President Donald Trump is impatient to return to the immigration negotiating table, despite advice from some aides that he allow lawmakers to strike their own agreement, people who have spoken with him said.
Peeved by the perception the government funding stalemate was resolved in spite of — and not owing to — his leadership, Trump is eager to rebut the notion he sat on the back benches during the debate over ending the shutdown, the people who have spoken with him said. Even before the government reopened, the rush to Trump’s ear began in earnest Monday as a half-dozen of the Senate’s immigration hard-liners came to the White House for talks. He held a separate meeting with two moderate Democratic senators.
A year into his administration, Trump’s positions on immigration remain muddled, despite insistence from the White House that he has clearly outlined his views. A series of failed deals over the past several weeks underscored his shifting positions.
While the White House rushed to declare political victory as the impasse ended, the fact that the President may have been more helpful staying on the sidelines than being deeply engaged raised serious questions about his role going forward.
Simply a bystander?
The President wasn’t seen in public on Monday for a third straight day.
He spent much of his time in the White House residence, closely following television coverage of the government shutdown, while making occasional calls to Republican lawmakers and his advisers. He spent far more time focused on the public relations fight than the legislative one.
“What the President did clearly worked,” White House press secretary Sarah Sanders said Monday when asked whether Trump was simply a bystander.
The three-day government shutdown shined a fresh light not only on the dysfunction of Washington, but also on the President’s vacillating views. While he declared “I’ll take the heat” less than two weeks ago during a bipartisan meeting on immigration, Trump was all but absent when that heat actually came.
Sen. John Thune of South Dakota, chairman of the Republican conference, said Trump needed to be a central player in order for the immigration debate to succeed in the House.
“It’s going to take a tremendous amount of input, support and encouragement from the President,” Thune told CNN on Monday. “He is going to be key to any solution going forward. His role will be an important one. I expect we will be hearing from him early and often once these discussions get underway.”
Yet there is little to suggest the underlying dynamics, which led to the shutdown, have changed.

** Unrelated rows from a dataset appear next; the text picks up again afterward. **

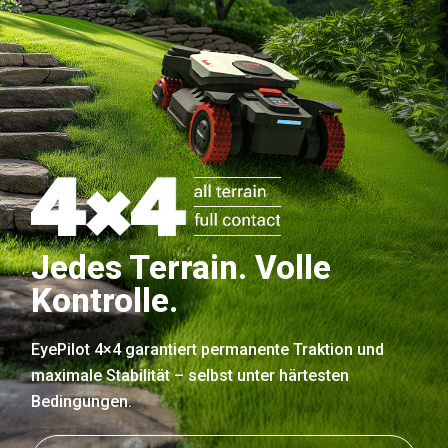
Jedes Terrain. Volle
Kontrolle.
EyePilot 4×4 garantiert permanente Traktion und
maximale Stabilität – selbst unter härtesten
Bedingungen.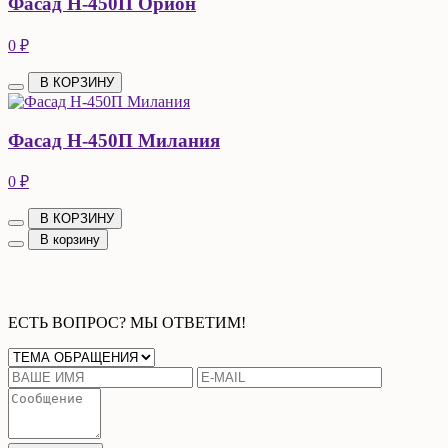
Фасад Н-450П Орион
0 ₽
В КОРЗИНУ
Фасад Н-450П Милания
0 ₽
В КОРЗИНУ
В корзину
ЕСТЬ ВОПРОС? МЫ ОТВЕТИМ!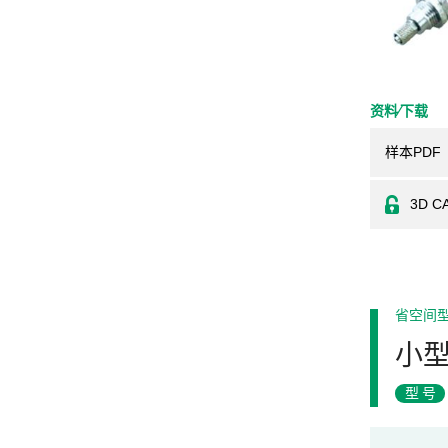
资料⁄下载
样本PDF
3D C
省空间
小
型号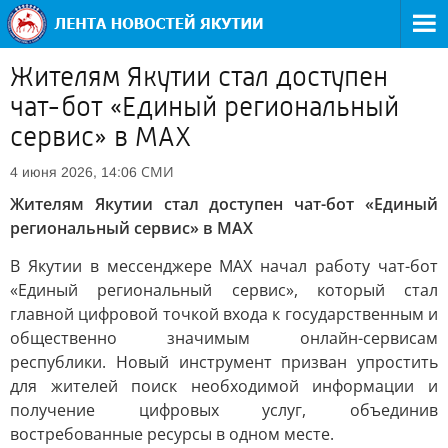
Жителям Якутии стал доступен
чат-бот «Единый региональный
сервис» в MAX
СМИ
4 июня 2026, 14:06
Жителям Якутии стал доступен чат-бот «Единый
региональный сервис» в MAX
В Якутии в мессенджере MAX начал работу чат-бот
«Единый региональный сервис», который стал
главной цифровой точкой входа к государственным и
общественно значимым онлайн-сервисам
республики. Новый инструмент призван упростить
для жителей поиск необходимой информации и
получение цифровых услуг, объединив
востребованные ресурсы в одном месте.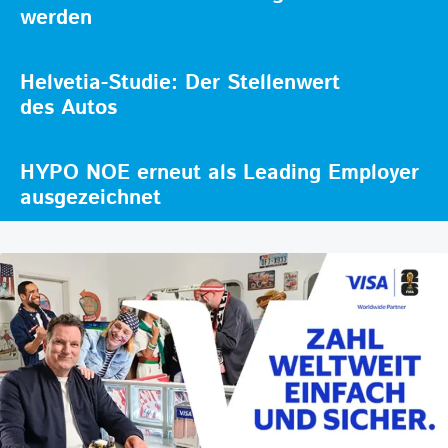
werden
Helvetia-Studie: Der Stellenwert
des Autos
HYPO NOE erneut als Leading Employer
ausgezeichnet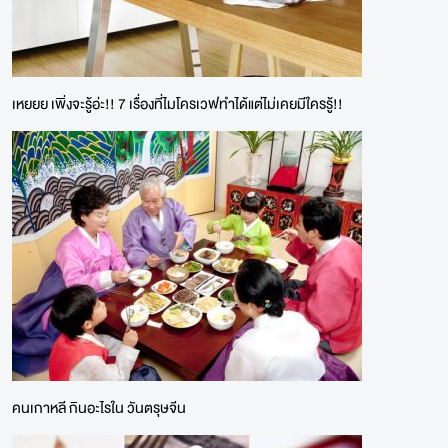
เหยยย เพิ่งจะรู้อ่ะ!! 7 เรื่องที่ไมโครเวฟทำได้แต่ไม่เคยมีใครรู้!!
คนเกาหลี กินอะไรใน วันตรุษจีน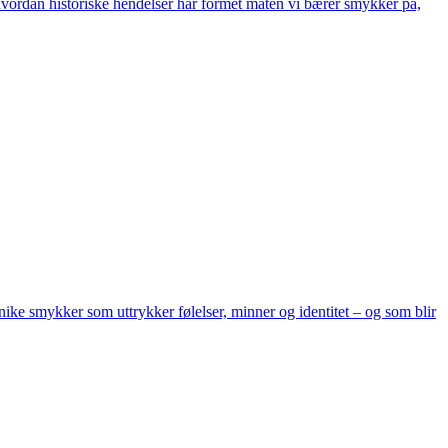
g hvordan historiske hendelser har formet måten vi bærer smykker på,
ke smykker som uttrykker følelser, minner og identitet – og som blir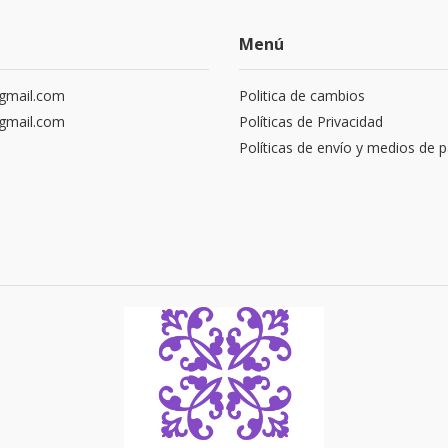
Menú
gmail.com
Politica de cambios
gmail.com
Políticas de Privacidad
Políticas de envío y medios de 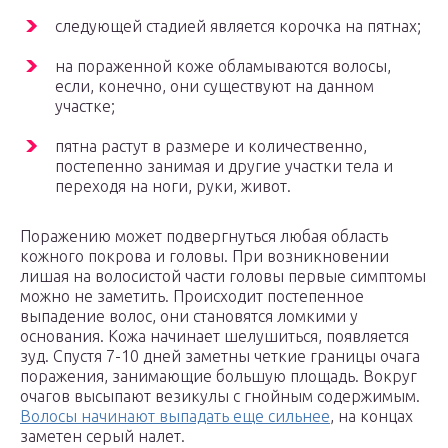
следующей стадией является корочка на пятнах;
на пораженной коже обламываются волосы,
если, конечно, они существуют на данном
участке;
пятна растут в размере и количественно,
постепенно занимая и другие участки тела и
переходя на ноги, руки, живот.
Поражению может подвергнуться любая область
кожного покрова и головы. При возникновении
лишая на волосистой части головы первые симптомы
можно не заметить. Происходит постепенное
выпадение волос, они становятся ломкими у
основания. Кожа начинает шелушиться, появляется
зуд. Спустя 7-10 дней заметны четкие границы очага
поражения, занимающие большую площадь. Вокруг
очагов высыпают везикулы с гнойным содержимым.
Волосы начинают выпадать еще сильнее
, на концах
заметен серый налет.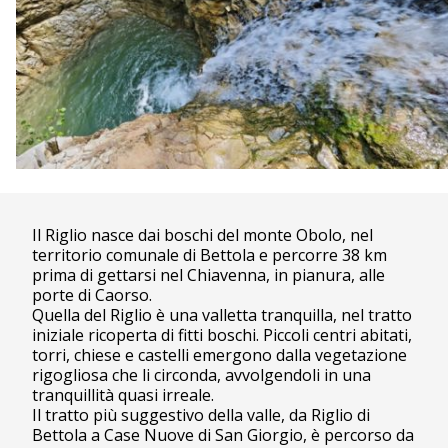
Il Riglio nasce dai boschi del monte Obolo, nel
territorio comunale di Bettola e percorre 38 km
prima di gettarsi nel Chiavenna, in pianura, alle
porte di Caorso.
Quella del Riglio è una valletta tranquilla, nel tratto
iniziale ricoperta di fitti boschi. Piccoli centri abitati,
torri, chiese e castelli emergono dalla vegetazione
rigogliosa che li circonda, avvolgendoli in una
tranquillità quasi irreale.
Il tratto più suggestivo della valle, da Riglio di
Bettola a Case Nuove di San Giorgio, è percorso da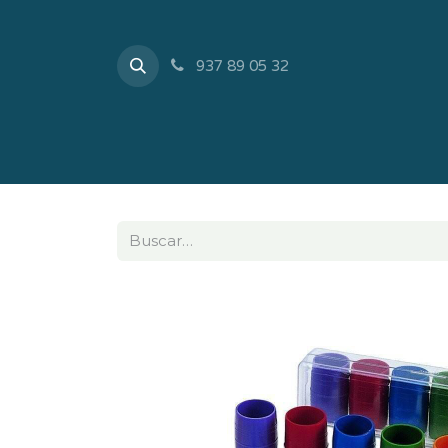
937 89 05 32
Inicio
Tienda
Sobr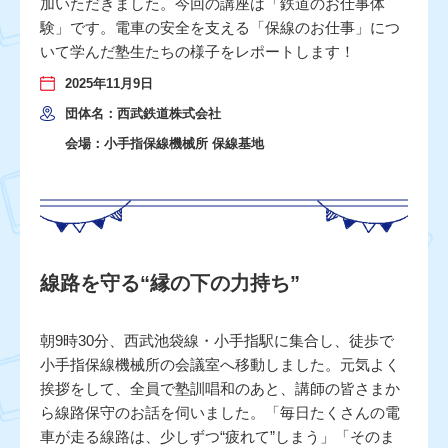
加いただきました。今回の講座は「鉄道のお仕事体
験」です。電車の安全を支える「保線のお仕事」につ
いて学んだ塾生たちの様子をレポートします！
2025年11月9日
団体名：西武鉄道株式会社
会場：小手指保線機械所 保線基地
線路を守る“縁の下の力持ち”
朝9時30分、西武池袋線・小手指駅に集合し、徒歩で
小手指保線機械所の会議室へ移動しました。元気よく
挨拶をして、全員で塾訓唱和のあと、講師の皆さまか
ら線路保守のお話を伺いました。「毎日たくさんの電
車が走る線路は、少しずつ“疲れて”しまう」「そのま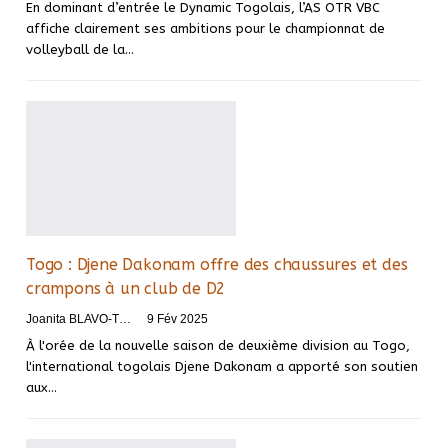
En dominant d’entrée le Dynamic Togolais, l’AS OTR VBC
affiche clairement ses ambitions pour le championnat de
volleyball de la…
Togo : Djene Dakonam offre des chaussures et des
crampons à un club de D2
Joanita BLAVO-TSRI
9 Fév 2025
À l'orée de la nouvelle saison de deuxième division au Togo,
l'international togolais Djene Dakonam a apporté son soutien
aux…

Trump has yet to clearly articulate what must be included in a deal to extend legal status to so-called Dreamers. He retains only a loose grasp on the details and nuance of immigration policy. And the White House aides who have operated behind-the-scenes to repeatedly scuttle agreements despite Trump’s receptiveness remain central players.

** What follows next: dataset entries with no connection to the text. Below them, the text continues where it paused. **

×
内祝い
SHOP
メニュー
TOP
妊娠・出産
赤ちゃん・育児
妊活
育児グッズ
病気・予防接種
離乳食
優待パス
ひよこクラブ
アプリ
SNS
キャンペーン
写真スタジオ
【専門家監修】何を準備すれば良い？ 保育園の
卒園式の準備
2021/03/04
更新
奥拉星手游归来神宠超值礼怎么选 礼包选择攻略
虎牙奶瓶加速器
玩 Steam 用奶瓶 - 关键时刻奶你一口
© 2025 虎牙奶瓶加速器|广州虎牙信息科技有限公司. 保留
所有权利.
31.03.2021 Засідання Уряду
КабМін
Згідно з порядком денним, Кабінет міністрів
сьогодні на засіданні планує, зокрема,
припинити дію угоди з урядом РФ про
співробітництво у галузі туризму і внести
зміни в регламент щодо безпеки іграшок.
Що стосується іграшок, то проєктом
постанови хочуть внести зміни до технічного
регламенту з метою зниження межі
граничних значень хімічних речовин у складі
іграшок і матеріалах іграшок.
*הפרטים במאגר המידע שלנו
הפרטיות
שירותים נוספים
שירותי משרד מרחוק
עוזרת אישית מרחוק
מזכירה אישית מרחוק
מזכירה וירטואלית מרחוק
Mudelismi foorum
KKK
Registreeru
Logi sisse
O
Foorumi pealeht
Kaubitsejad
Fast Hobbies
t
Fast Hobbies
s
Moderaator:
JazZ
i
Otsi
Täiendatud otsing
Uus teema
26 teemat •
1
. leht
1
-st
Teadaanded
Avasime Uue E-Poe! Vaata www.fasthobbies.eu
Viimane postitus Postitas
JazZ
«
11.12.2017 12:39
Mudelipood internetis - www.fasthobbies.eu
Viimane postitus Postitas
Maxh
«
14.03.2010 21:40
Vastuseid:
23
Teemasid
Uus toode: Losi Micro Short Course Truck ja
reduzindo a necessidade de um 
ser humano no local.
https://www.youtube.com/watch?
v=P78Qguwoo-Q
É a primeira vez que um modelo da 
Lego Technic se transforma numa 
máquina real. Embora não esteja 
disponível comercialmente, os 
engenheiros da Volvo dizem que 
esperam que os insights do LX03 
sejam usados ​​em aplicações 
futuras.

That includes chief of staff John Kelly, who twice intervened when it appeared Trump was warming to moderate immigration deals, and Stephen Miller, the senior policy adviser who has repeatedly encouraged a harder line in negotiations.
Miller in particular has come under criticism from some lawmakers, who have cast him as an overly conservative voice that is preventing progress. Over the weekend, Sen. Lindsey Graham of Carolina alleged Miller and other aides are pulling the strings and reining in the president. A Republican familiar with Graham’s thinking believes he is trying to directly communicate with Trump, knowing that one thing above all irks him: Any suggestion that he’s not in charge. Trump and Graham have not spoken directly, a White House official said.
Miller and Kelly, along with Homeland Security Secretary Kirstjen Nielsen, participated in Trump’s meeting Monday with Senate immigration hard-liners and the pair of top aides were also present in the meeting with Democrats.
Better off on the sidelines
As Trump watched the weekend machinations over reopening the government from his third-floor perch at the White House, he repeatedly told aides that he wanted to be more involved in discussions. They told him he’d be better off on the sidelines, encouraging lawmakers to come to an agreement themselves. And so he spent Saturday and Sunday watching television coverage and phoning friends to hear their advice.
“He’s anxious to get back into the topic and reach a solution,” said Sen. John Cornyn of Texas, the No. 2 Republican, who was among the lawmakers who met with Trump on Monday.
To some GOP lawmakers, Trump becoming more involved amounts to a positive step.
“What’s been difficult in dealing with the White House is not knowing where the President is. That is what was holding us back,” said Sen. Jeff Flake, the Arizona Republican frequently at odds with the White House. “I don’t think it will change. I hope that it does. I hope the President will say, here’s what we need and here’s what we’ll stick with.”
Short of a full-throated endorsement on a plan to extend legal status to so-called Dreamers, any legislation faces a highly uncertain future in the House. The immigration debate has become far more divisive than the last one five years ago, when a comprehensive deal passed the Senate but was never called for a vote in the House.
A critical decision faces Trump for how he engages in that debate. The entire episode could repeat itself in only three weeks.
“Presumptively we’ll be back in the same situation a couple of weeks from now. We want to deal with the DACA issue, the Dreamer issue, but I don’t think we are any closer to having an agreement on that,” said Alex Conant, a Republican strategist who worked on the last immigration debate. “I think it’s highly likely the government may shut down in three weeks over the same issue.”